One last batch, stapled together, he rolls tight into a makeshift

     horn through which he shouts

 

 

David! and David, yes! before hurling it away hard and darting

     across Barzos Street against

the light, the little sag of head and shoulders when, safe on the

     other side, he kicks a can

 

 

in the gutter and wanders toward home. David Talamantez

     believes birds are warm blooded,

the way they are quick in the air and give out long strings of

     complicated music, different

 

 

all the time, not like cats and dogs. For this he was marked down

     in Science, and for putting

his name in the wrong place, on the right with the date instead

     of on the left with Science

 

 

Questions, and for not skipping a line between his heading and

     answers. The X's for wrong

things are big, much bigger than Talamantez's tiny writing.

     Write larger, his teacher says

 

in red ink across the tops of many pages. Messy! she says on

     others where he has erased

and started over, erased and started over. Spelling, Language

     Expression, Sentences Using

 

 

the Following Words. Neck. I have a neck name. No! 20’s, 30's.

Think again! He's good

in Art, though, makes 70 on Reading Station Artist's Corner,

     where he's traced and colored

 

an illustration from Henny Penny. A goose with red-and-white

     striped shirt, a hen in a turquoise

dress. Points off for the birds, cloud and butterfly he's drawn in

     freehand. Not in the original

 

 

picture! Twenty-five points off for writing nothing in the blank

     after This is my favorite scene

in the book because . . . There's a page called Rules. Listen!

     Always working! Stay in your seat!

 

 

Raise your hand before you speak! No fighting! Be quiet! Rules

     copied from the board, no grade,

only a huge red checkmark. Later there is a test on Rules. Listen!

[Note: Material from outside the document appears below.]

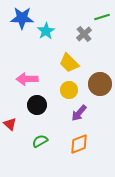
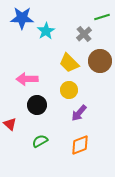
brown circle: moved 23 px up
orange diamond: moved 1 px right, 1 px down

     Alay ercng! Sast in ao snet!

 

 

Rars aone bfo your spek! No finagn! Be cayt! He gets 70 on

     Rules, 10 on Spelling. An old man

stoops to pick up a crumpled drawing of a large family crowded

     around a table, an apartment

 

with bars on the windows in Alazan Courts, a huge sun in one

     corner saying, Tomush noys!

After correcting the spelling, the grade is 90. Nice details! And

     there's another mark, on this paper

 

and all the others, the one in the doorway of La Rosa Beauty

     Shop, the one that blew under

the pool table at La Tenampa, the ones older kids have wadded

     up like big spitballs, the ones run

 

 

over by cars. On every single page David Talamantez has crossed  

     out the teacher's red numbers

and written in giant letters, blue ink, Yes! David, yes! 

 

 

 

Poetry Extension: Read the poem to the class, pay special attention to the line breaks and the italicized words. Then break the class into groups for a choral reading. Each group reads a paragraph. This will require attention to detail and timing as the paragraphs are not new sentences but continuations of the preceding paragraph's sentences.

 

Discuss the poem. What does it mean? Why didn't David do well in class? Could the teacher have done things differently? Should she have? How do you think the other students treated David? What would we do? What should we do?

 

Then talk about the last paragraph which defines David's irrepressible spirit. Was David going to succeed in life? Why or why not?